Data-driven analysis options for the factory. Digital Factory now.

Data-driven analysis of production systems enables predictive insights for machine condition, energy use, and performance. Furthermore, As a part of the “Digital Factory now” concept, Phoenix Contact offers modular hardware and software solutions for independent data acquisition. Control cabinets like Data Collection Box and Secure Edge Box integrate with existing infrastructure, with adaptable source code. Moreover, open-source tools like Grafana, Node-RED, and InfluxDB enhance flexibility.
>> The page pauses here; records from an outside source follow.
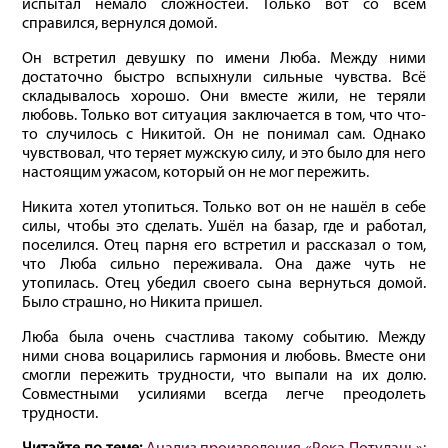
испытал немало сложностей. Только вот со всем
справился, вернулся домой.
Он встретил девушку по имени Люба. Между ними
достаточно быстро вспыхнули сильные чувства. Всё
складывалось хорошо. Они вместе жили, не теряли
любовь. Только вот ситуация заключается в том, что что-
то случилось с Никитой. Он не понимал сам. Однако
чувствовал, что теряет мужскую силу, и это было для него
настоящим ужасом, который он не мог пережить.
Никита хотел утопиться. Только вот он не нашёл в себе
силы, чтобы это сделать. Ушёл на базар, где и работал,
поселился. Отец парня его встретил и рассказал о том,
что Люба сильно переживала. Она даже чуть не
утопилась. Отец убедил своего сына вернуться домой.
Было страшно, но Никита пришел.
Люба была очень счастлива такому событию. Между
ними снова воцарились гармония и любовь. Вместе они
смогли пережить трудности, что выпали на их долю.
Совместными усилиями всегда легче преодолеть
трудности.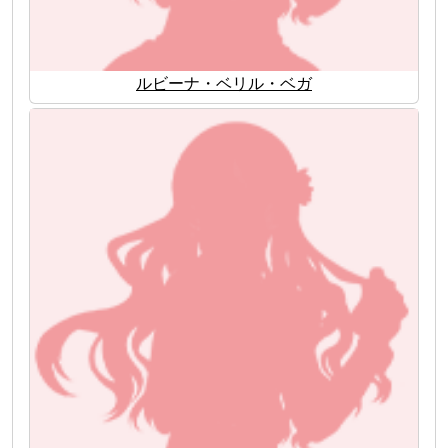
ルビーナ・ベリル・ベガ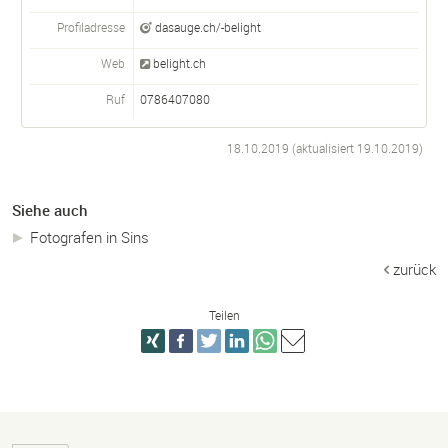
Profiladresse
dasauge.ch/-belight
Web
belight.ch
Ruf
0786407080
18.10.2019 (aktualisiert
19.10.2019
)
Siehe auch
Fotografen in Sins
zurück
Teilen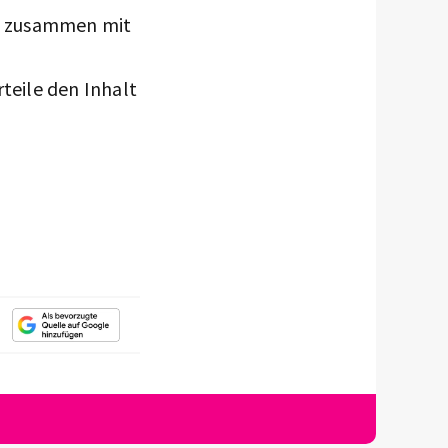
ne zusammen mit
teile den Inhalt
Creating, training, and executing machine-learning models with MLnext

Creating, training, and executing machine-learning models. MLnext software

Once the data has been stored in a database, the user can use the MLnext software portfolio from Phoenix Contact to create, train, and execute machine-learning models. With the MLnext Framework, developers can evaluate time series data, while the MLnext Creation app offers ready-made templates for model creation and testing. The MLnext Execution app allows model creation without programming, supporting the entire application cycle for uncovering potentials and issues.

Planning needs-based maintenance measures

Planning needs-based maintenance measures.

The condition-based maintenance system uses energy and process data to plan maintenance based on the condition of the system, creating a digital system representation. Furthermore, data is collected by the Data Collection Box, standardized, and sent to the Secure Edge Box. A time series database archives the data, which can be visualized via a web app. Users can then use MLnext Creation to build a machine-learning model for comparing normal behavior during production.

Visualization of the actual health, process, and consumption data

The created machine-learning model is stored and used for predictions. MLnext Execution on the Secure Edge Box evaluates system data in real time. If the model detects an anomaly, alarms are triggered via email or message. This proactive approach helps prevent downtime and enhances maintenance planning, ultimately increasing production availability.

Reducing or preventing system downtimes

At Phoenix Contact PLCnext Factory, a condition-based maintenance system monitors energy usage in production, tracing anomalies and reducing downtime. MLnext also analyzes critical supply units to prevent wear-related downtimes. The “Digital Factory now” concept predicts product quality and reduces rejects during restarts.

Find out more about Digital Factory with MORYX here.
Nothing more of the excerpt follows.